I have a data frame looking like this:
classid grade haveTeacher
0 99 1
1 40 1
1 50 0
1 70 1
2 50 0
3 34 0
I'd like to find out what I could write in pandas to find out the standard deviation of "grade" across classid that have a teacher (1 means there is a teacher).

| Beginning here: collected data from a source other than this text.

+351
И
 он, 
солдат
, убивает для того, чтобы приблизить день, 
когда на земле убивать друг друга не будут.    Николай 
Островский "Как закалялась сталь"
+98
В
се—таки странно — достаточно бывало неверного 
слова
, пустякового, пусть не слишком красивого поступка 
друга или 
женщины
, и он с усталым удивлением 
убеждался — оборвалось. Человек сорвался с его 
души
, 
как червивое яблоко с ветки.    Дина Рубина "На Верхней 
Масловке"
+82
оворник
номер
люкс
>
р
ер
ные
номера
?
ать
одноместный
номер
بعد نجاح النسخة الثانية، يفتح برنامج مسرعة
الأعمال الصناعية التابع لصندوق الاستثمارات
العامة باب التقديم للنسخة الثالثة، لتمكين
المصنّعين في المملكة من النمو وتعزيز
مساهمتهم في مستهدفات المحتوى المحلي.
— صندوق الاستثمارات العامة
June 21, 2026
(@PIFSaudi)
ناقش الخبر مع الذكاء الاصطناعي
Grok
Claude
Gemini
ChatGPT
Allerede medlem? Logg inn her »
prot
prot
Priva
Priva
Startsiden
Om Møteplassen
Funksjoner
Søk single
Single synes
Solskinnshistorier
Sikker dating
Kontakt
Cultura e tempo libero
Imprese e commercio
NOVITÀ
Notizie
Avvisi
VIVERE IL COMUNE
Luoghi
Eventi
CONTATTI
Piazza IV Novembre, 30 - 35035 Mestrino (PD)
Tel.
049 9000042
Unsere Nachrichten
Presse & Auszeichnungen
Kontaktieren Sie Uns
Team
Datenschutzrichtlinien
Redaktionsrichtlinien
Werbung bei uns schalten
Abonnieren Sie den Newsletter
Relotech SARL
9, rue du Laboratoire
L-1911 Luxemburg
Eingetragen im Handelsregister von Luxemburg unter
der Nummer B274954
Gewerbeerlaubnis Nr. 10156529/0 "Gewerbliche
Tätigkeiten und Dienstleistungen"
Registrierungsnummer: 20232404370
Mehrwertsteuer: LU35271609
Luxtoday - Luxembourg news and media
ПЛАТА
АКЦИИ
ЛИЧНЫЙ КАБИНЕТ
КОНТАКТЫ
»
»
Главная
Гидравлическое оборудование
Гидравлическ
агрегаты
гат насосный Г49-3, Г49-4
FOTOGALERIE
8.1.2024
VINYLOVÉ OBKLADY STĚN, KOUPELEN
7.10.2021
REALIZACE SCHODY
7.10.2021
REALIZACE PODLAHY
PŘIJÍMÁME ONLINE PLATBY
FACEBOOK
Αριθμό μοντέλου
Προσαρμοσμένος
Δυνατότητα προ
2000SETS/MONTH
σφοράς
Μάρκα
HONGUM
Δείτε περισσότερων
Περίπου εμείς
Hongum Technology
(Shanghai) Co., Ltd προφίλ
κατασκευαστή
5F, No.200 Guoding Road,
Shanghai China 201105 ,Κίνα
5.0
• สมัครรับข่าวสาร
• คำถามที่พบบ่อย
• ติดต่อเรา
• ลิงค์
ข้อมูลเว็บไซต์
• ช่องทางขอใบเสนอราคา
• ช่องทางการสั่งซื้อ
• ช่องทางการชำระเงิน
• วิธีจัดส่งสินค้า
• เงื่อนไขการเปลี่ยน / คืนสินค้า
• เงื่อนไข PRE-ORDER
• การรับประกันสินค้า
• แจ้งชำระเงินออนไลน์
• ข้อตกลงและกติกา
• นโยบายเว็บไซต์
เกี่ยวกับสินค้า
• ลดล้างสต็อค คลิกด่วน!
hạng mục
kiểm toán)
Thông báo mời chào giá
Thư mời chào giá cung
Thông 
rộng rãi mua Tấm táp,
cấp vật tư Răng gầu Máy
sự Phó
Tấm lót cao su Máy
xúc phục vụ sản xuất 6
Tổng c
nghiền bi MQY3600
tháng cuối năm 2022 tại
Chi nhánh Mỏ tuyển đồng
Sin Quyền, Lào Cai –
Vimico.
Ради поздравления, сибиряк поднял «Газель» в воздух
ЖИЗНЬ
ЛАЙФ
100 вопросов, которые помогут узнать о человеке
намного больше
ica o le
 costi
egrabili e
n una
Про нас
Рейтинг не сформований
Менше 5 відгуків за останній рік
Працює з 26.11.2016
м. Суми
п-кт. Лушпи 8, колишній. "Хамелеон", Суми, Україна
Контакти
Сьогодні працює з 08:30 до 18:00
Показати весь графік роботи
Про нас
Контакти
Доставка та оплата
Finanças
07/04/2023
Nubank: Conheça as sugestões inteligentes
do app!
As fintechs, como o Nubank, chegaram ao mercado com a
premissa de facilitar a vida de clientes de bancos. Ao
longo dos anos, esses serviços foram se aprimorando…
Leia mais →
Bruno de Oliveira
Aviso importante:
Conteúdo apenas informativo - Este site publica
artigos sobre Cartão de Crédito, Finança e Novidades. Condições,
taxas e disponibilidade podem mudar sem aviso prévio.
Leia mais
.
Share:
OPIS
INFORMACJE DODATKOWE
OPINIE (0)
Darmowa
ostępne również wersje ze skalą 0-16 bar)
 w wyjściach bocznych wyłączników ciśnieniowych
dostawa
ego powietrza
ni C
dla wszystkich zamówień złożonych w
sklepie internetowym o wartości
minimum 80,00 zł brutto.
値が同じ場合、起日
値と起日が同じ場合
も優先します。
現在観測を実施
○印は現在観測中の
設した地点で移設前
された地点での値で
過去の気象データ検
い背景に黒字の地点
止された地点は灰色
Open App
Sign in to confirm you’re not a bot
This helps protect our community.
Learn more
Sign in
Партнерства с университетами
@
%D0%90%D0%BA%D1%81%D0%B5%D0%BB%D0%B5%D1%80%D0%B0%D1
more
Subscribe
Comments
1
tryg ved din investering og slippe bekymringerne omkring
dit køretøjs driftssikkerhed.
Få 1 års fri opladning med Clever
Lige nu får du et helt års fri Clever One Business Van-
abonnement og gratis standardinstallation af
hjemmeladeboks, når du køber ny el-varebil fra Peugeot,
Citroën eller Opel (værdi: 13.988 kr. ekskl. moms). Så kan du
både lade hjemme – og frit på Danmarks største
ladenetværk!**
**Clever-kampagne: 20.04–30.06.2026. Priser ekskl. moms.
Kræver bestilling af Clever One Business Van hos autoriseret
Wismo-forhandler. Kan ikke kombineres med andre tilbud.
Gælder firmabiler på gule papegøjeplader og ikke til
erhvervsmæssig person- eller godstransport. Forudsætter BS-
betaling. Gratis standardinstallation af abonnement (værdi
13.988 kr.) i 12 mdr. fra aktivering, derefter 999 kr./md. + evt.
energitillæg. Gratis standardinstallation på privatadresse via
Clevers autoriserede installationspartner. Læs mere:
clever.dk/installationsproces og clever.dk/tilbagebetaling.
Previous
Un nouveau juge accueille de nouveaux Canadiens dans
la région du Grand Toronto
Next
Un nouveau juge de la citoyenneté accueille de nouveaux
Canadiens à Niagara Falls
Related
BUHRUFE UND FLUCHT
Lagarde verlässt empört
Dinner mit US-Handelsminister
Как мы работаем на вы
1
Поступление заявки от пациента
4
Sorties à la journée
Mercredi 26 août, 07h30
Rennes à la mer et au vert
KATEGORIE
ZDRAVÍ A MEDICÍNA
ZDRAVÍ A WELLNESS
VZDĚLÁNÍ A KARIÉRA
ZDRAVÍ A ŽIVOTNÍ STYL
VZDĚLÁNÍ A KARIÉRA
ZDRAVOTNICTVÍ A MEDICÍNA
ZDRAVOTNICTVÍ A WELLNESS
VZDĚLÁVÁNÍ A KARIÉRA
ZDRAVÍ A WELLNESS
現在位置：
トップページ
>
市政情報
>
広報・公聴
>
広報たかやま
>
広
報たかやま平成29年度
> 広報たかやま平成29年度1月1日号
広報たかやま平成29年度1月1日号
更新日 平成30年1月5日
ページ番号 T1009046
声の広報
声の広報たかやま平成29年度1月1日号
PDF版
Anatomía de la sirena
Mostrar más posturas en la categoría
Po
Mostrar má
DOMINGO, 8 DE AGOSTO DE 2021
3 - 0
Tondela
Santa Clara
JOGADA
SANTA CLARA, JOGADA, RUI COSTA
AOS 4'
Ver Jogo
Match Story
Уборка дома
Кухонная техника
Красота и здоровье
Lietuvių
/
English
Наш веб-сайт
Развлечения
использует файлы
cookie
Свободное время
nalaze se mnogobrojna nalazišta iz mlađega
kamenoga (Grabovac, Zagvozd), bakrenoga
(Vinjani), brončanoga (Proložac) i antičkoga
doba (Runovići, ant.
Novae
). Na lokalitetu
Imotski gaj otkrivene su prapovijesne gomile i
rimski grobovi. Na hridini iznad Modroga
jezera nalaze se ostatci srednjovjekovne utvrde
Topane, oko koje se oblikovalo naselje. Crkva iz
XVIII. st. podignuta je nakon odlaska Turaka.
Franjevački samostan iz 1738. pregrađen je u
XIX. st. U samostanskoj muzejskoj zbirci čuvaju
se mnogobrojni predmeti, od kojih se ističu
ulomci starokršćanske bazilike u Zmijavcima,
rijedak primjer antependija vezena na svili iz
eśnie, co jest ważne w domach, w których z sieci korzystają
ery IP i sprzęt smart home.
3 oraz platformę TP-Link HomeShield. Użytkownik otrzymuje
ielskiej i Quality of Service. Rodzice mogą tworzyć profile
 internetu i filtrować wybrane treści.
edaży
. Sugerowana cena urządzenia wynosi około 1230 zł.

I know we would have to groupby "classid", but I was wondering what would go inside the .apply and lambda function to fulfill all these conditionals?
CodePudding user response:
For improve performance first set missing values if no 1
in haveTeacher
by Series.where
and then aggregate std
:
df = (df['grade'].where(df['haveTeacher'].eq(1))
.groupby(df['classid'])
.std()
.reset_index(name='std'))
print (df)
classid std
0 0 NaN
1 1 21.213203
2 2 NaN
3 3 NaN
Solution suggested in question should be slow if large DataFrame:
df = (df.groupby('classid')
.apply(lambda x: x.loc[x['haveTeacher'].eq(1), 'grade'].std())
.reset_index(name='std'))
print (df)
classid std
0 0 NaN
1 1 21.213203
2 2 NaN
3 3 NaN
CodePudding user response:
You might first want to get the dataframe with records having teacher - df[df['haveteacher'] == 1]
. Once you get this you can do a groupby(classid)
and use numpy.std (import numpy as np
before that ) function to find the standard devitation of that group
so you have -
>>> df[df['haveteacher'] == 1].groupby(['classid']).agg({'grade': np.std})
output is -
grade
classid
0 NaN
1 21.213203